Las ballerines jorobadas ils sont connus pour leurs grandes migrations à travers les océans de la planète. Maintenant, les scientifiques ont pu suivre un voyage exceptionnellement long, protagonistes de ces immenses cétacés, également connus comme Yubartas, que Il a établi un record au nadar sur un trajet de 14 000 kilomètres entre l'Australie et le Brésil.
La biologiste équatoriale Cristina Castro, l'une des auteurs de l'étude, à laquelle ont participé des enquêteurs d'Australie, du Brésil, de l'Équateur et des États-Unis, a confirmé qu'elle traitait d'une affaire « unique ».
«Ces animaux doivent migrer vers leurs zones d'alimentation et regresar vers leurs zones de reproduction», mais Il est passé d'une zone de reproduction en Australie à deux points différents de reproduction au Brésil.
Comment reconnaître votre appareil GPS ?
Avant tout, comment reconnaître les enquêteurs, entre tant de joueurs identiques, à chaque individu concret ? La plateforme mondiale Happywhale fonctionne avec des algorithmes qui cotent des kilomètres de photos dans différentes parties du monde. Chaque ballena jorobada pose un patron unique en la part inférieure de son cola, semblable à une huella numérique, formé par des pigmentations et des cicatrices distinctes. De cette façon, vous pouvez reconnaître chaque personne qui ne dispose pas d'appareils rastreadores.
La cola de cada ballena Yubarta est un patron de manches propio qui permet d'identifier /Pinterest
Les enquêteurs photographient ces colis et construisent des catalogues qui peuvent comparer entre les années et les régions.

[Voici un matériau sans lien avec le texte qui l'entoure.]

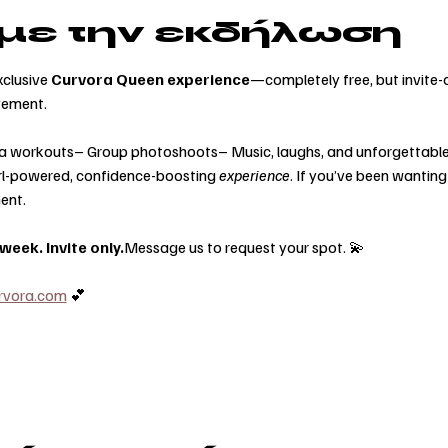
 με την εκδήλωση
clusive 
Curvora Queen experience
—completely free, but invite-o
vement.
a workouts– Group photoshoots– Music, laughs, and unforgettable
 girl-powered, confidence-boosting 
experience
. If you’ve been wanting
ent.
eek. Invite only.
Message us to request your spot. 💫
rvora.com
 💕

Cet studio a utilisé 19 283 photos recueillies entre 1984 et 2025 en Australie et au Brésil, portées par des scientifiques et des collaborateurs lors de l'application Happywhale.
Lors du processus de photographie, il s'agit d'un algorithme automatisé de reconnaissance d'images et de vérification visuelle de chaque coïncidence, l'équipe identifiée par les deux ballerines étant les protagonistes de cette aventure.
«Il est également impressionnant que la science civique, le touriste habituel, puisse contribuer à ces processus de recherche scientifique», a commenté Castro dans ses déclarations à Efe, qui a pu élargir sa connaissance de la biologie des ballerines avec chaque photo et, dans ce cas, il a révélé «un des lieux les plus extraordinaires jamais enregistrés».
Une des ballerines a été photographiée pour la première fois à la baie Hervey (Australie), en 2007, a fait sa vie nouvelle en 2013, avant d'apparaître directement sur la côte de Sao Paulo, Brésil, en 2019. Les zones de reproduction sont séparées par un de 14 200 kilomètres en ligne droite, ce qui équivaut à la distance entre Sydney et Londres.

Une ballena et un de ses saltos caractéristiques / Fondation Baleine du Pacifique
La deuxième ballerine a été photographiée pour la première fois en 2003 à la Banco de Abrolhos, la principale zone de reproduction et de croissance des ballerines jorobadas du Brésil, devant la côte de Bahía, avec de nouveaux adultes. Des années plus tard, la vie s'est produite à Bahía Hervey. Ces emplacements d'avisamiento sont séparés par unos 15.100 kilomètres.
Changement climatique
« Está pasando algo dans le monde avec le changement climatique. Peut-être que la disponibilité de la nourriture n'est pas assurée, nous ne savons pas pourquoi c'est le mouvement de cette manière.», a signalé l'Équateur au pays qui, en 2025, a enregistré la migration d'un habitant de Colombie vers l'Afrique, sur un parcours de 13 000 kilomètres.
Les ballerines sont des animaux parfaitement adaptés à vos zones de reproduction. Par conséquent, le message enregistré est «extrêmement rare»mais je pourrais utiliser un papier important pour la santé de vos employés sur une grande place. Oui, le mouvement entre zones de reproduction éloignées peut contribuer à maintenir la diversité génétique et faciliter la transmission de nouveaux chants entre régions.
Les hallazgos s'occupent également de l'hypothèque de l'« Intercambio del Océano Austral », qui propose que les balles provenant de différentes zones de reproduction coïncident occasionnellement avec des zones d'alimentation partagées en Antarctique.
«La population de ballerines jorobadas dans tout le monde augmente dans différentes proportions, même si je ne peux pas maintenir mes habitudes» de desplazamiento, a ajouté Castro.